Fatih Yavuz: Ayrıca sadece ortaya koyduğunuz ürünler değil savunduğunuz değerler açısından da tazelik çok önemli. İş yapma yöntemleri ve araçlarınızın, duyarlılıklarınızın, kırmızı çizgilerinizin ve benzeri şeylerin de zamanın gerisinde kalmaması gerekiyor. Sürekli güncellenmek demek bu, farkında olarak ya da olmayarak.
Emre Şavural: Sürekli kendi içimizde tekrar etmeyen birşeyler üretmeye çabalama durumu belki zorlu ama hedeflediğimiz nitelik seviyesi için ismimizdeki “fresh” önemli bir motivasyon kaynağı oluyor bizim için.
Güzin Öztok: Evinizi hangi mimarın tasarlamasını isterdiniz?
Fatih Yavuz: Zor soru! Bir kere kesinlikle kendim tasarlamak istemezdim. Ayrıca bu sorunun “En beğendiğiniz mimar kimdir?” sorusundan farklı bir çağrışımı var benim için. Eğer mümkün olsaydı Peter Zumthor, yaşasaydı eğer Louis Kahn olsun isterdim. Arazi belli olmuş olsa belki daha spesifik isimler de gelirdi aklıma.
Emre Şavural: Ev işi cidden sıkıntılı iş. Cevabım biraz garip olacak ama kahrımı çekecek biri olsun, Fatih tasarlasın isterdim.
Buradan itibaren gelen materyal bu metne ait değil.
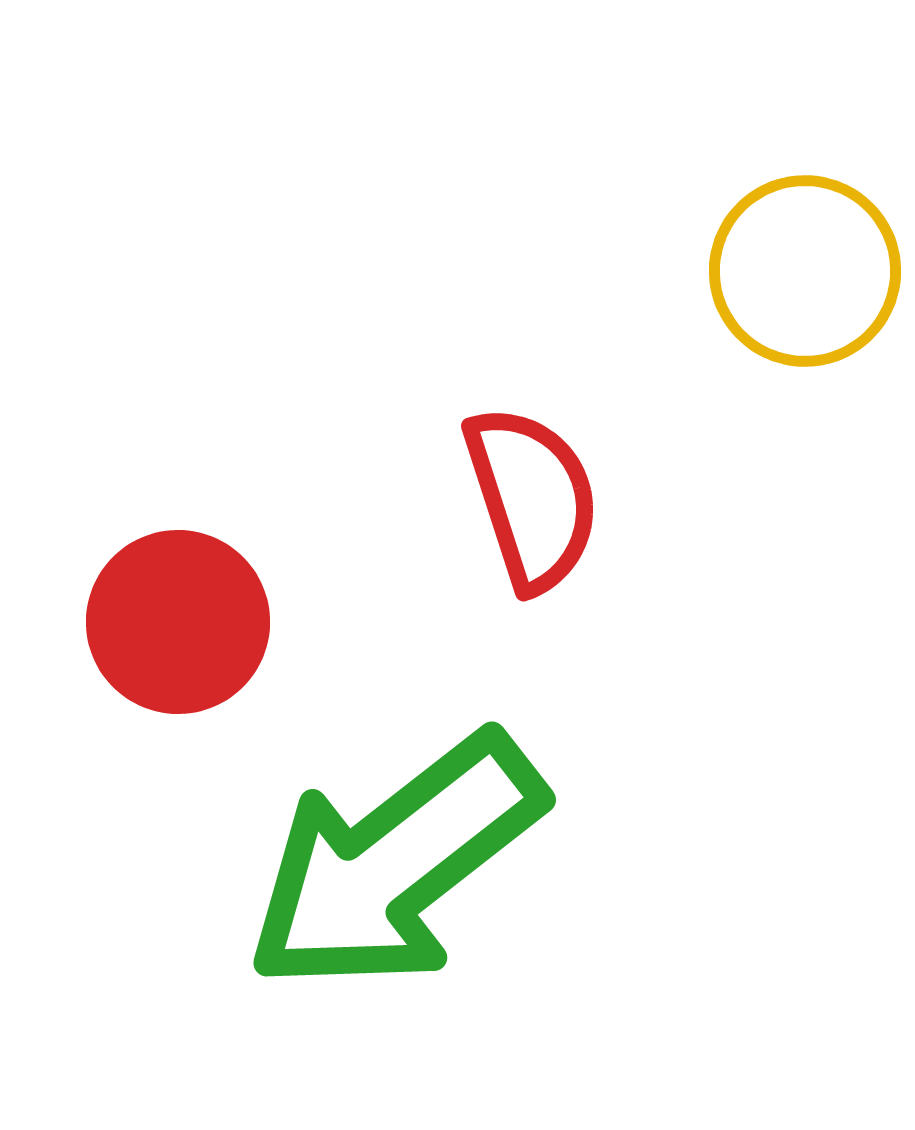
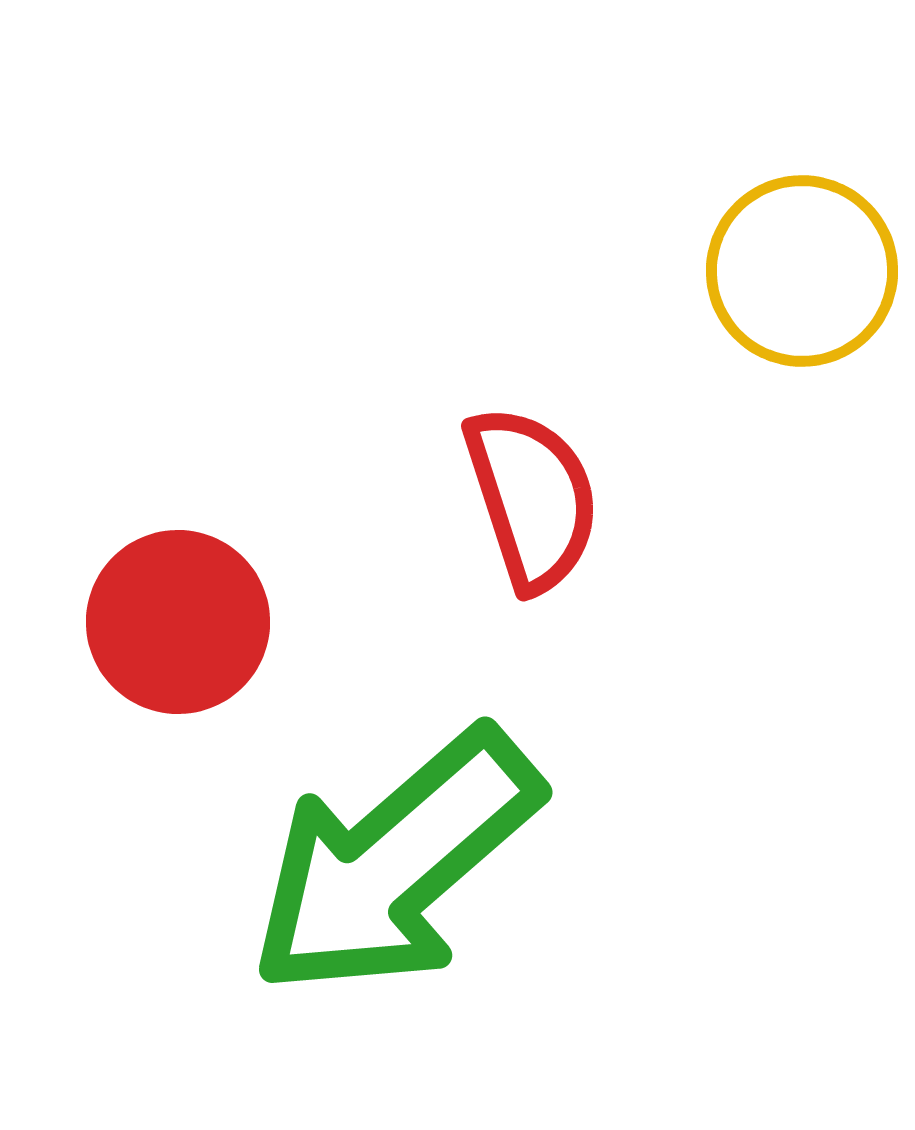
yellow circle: moved 3 px left
green arrow: rotated 3 degrees counterclockwise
Fatih Yavuz: Şimdi sen öyle söyleyince garip hissettim kendimi ama tanıdığa iş yapmak zor, o yüzden seni söylemedim.
Güzin Öztok: Okuduğunuz bir kitaptaki sizi etkileyen bir mekan nasıldı?
Emre Şavural: Uzun zamandır roman okumadım. Eskilerden de zihnimde canlanan olmadı açıkçası. Yalnız “Black Mirror” isimli az bölümlü bir dizi vardı. Onun bir bölümü, kondisyon bisikletlerinde pedal çevirip puan kazanan insanların hikayesiydi. Orada ana karakterin yatak odası hala zihnimde. Tüm mekanlar kapalı kutu, dış ortam ile bağlantı yok, tüm yüzeyler dijital ekran. İleride yaşanılacak mekanlara yönelik gerçekçi bir bakış açısı gibi gelmişti bana.
Fatih Yavuz: Emre bir filmden referans verince Inception aklıma geldi hemen ama George Orwell’in “1984” romanında Winston Smith karakterinin çalıştığı Doğruluk Bakanlığı binası, beni çok etkilemişti. Mekandan çok bir makine tarifi gibiydi ve buz gibi, karanlık bir mekan olarak hayal ettim hep orayı.